Separately, cornerstone investors Aberdeen Standard Investments (Asia), Affin Hwang Asset Management, Eastspring Investments (Singapore) and Tokyo Shoko Research had subscribed for a total of 28 million new shares, constituting a 12.2 per cent stake in the company after completion of the offering and the issuance of the cornerstone shares.

With a total of 230.39 million issued shares, based on the IPO price, CBA's market capitalisation is about S$214.3 million.

The net proceeds which the company has raised amount to S$23.6 million, of which it intends to use S$11.8 million for strategic investments, regional expansion and acquisitions. Another S$7.1 million will be used for organic growth initiatives such as product development and business development, while the rest has been allocated for general corporate and working capital purposes.

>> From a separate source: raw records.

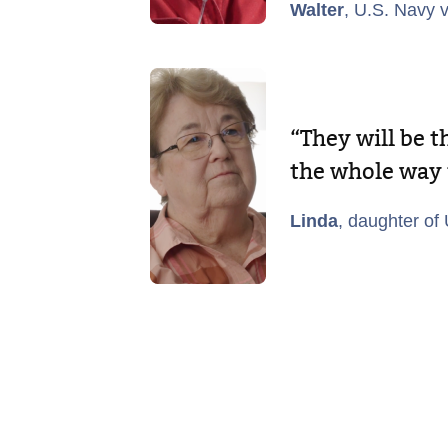
Walter
, U.S. Navy 
“They will be 
the whole way
Linda
, daughter of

Of the timing of the listing, Stephen Innes, chief global market strategist at Axi, said: "One would have thought the timing would have been good for the CBA listing given the raft of personal credit defaults, but this might also be a double-edged sword given that there could be more regulatory oversight."

He added that this would come from "compassion reasons alone", following the "raft of job losses" as companies were forced to restructure due to the Covid-19 pandemic.

Given that the pandemic could potentially affect "typically good borrowers' ability" in meeting their credit payment cycle, this could hurt their current credit rating "for no fault of their own".

As such, the government and banks will need to overhaul their credit standards and create a new credit reporting system, which credit bureaus will then need to adapt reactively, thus adding more cost as they change their reporting methodologies in place of the new regulatory oversight, explained Mr Innes.

Nonetheless, Victor Lee, chief executive of CIMB Bank Singapore, is optimistic of CBA's outlook.

He said: "The company enjoys first-mover advantage and is the sole credit bureau in Cambodia and Myanmar. Latent population growth and a largely unbanked population is conducive to driving credit demand in these markets.

"This will provide growth opportunities for credit and risk information solutions, alongside the advancement of domestic financial markets and the banking system."

CIMB Bank Berhad, Singapore branch was the issue manager for the IPO.